Logical analysis of built-in DBSCAN Functions in Popular Data Science Programming Languages

Md Amiruzzaman; Rashik  Rahman; Md. Rajibul Islam; Rizal Mohd Nor

doi:10.47981/j.mijst.10(01)2022.349(25-32)

Md Amiruzzaman West Chester University, West Chester, PA, USA
Rashik Rahman University of Asia Pacific, Dhaka, Bangladesh
Md. Rajibul Islam University of Asia Pacific, Dhaka, Bangladesh
Rizal Mohd Nor International Islamic University Malaysia, Kuala Lumpur, Malaysia

DOI: https://doi.org/10.47981/j.mijst.10(01)2022.349(25-32)
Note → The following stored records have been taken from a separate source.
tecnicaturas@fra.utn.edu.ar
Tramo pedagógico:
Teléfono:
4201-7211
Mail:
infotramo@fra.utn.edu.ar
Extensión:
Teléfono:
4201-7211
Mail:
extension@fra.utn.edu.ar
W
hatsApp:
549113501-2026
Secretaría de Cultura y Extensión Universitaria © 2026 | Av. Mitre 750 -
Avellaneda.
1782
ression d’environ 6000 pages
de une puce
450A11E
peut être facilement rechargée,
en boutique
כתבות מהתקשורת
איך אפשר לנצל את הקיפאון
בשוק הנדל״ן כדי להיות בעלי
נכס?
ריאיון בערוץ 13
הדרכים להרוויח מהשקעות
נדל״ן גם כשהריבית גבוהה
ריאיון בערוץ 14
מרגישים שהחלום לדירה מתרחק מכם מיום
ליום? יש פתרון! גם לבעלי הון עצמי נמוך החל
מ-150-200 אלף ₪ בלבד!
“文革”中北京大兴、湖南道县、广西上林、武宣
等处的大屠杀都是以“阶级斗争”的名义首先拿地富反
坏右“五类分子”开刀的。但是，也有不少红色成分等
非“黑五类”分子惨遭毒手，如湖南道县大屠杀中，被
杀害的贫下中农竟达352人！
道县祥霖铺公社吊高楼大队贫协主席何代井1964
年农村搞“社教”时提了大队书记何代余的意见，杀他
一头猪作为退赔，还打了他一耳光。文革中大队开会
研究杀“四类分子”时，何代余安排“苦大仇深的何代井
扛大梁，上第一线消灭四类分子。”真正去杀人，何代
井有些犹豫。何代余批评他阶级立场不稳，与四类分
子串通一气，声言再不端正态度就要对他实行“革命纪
Keywords: Clustering, DBSCAN, Geo-coordinates, Machine learning, Spatial

Abstract

DBSCAN algorithm is a location-based clustering approach; it is used to find relationships and patterns in geographical data. Because of its widespread application, several data science-based programming languages include the DBSCAN method as a built-in function. Researchers and data scientists have been clustering and analyzing their study data using the built-in DBSCAN functions. All implementations of the DBSCAN functions require user input for radius distance (i.e., eps) and a minimum number of samples for a cluster (i.e., min_sample). As a result, the result of all built-in DBSCAN functions is believed to be the same. However, the DBSCAN Python built-in function yields different results than the other programming languages those are analyzed in this study. We propose a scientific way to assess the results of DBSCAN built-in function, as well as output inconsistencies. This study reveals various differences and advises caution when working with built-in functionality.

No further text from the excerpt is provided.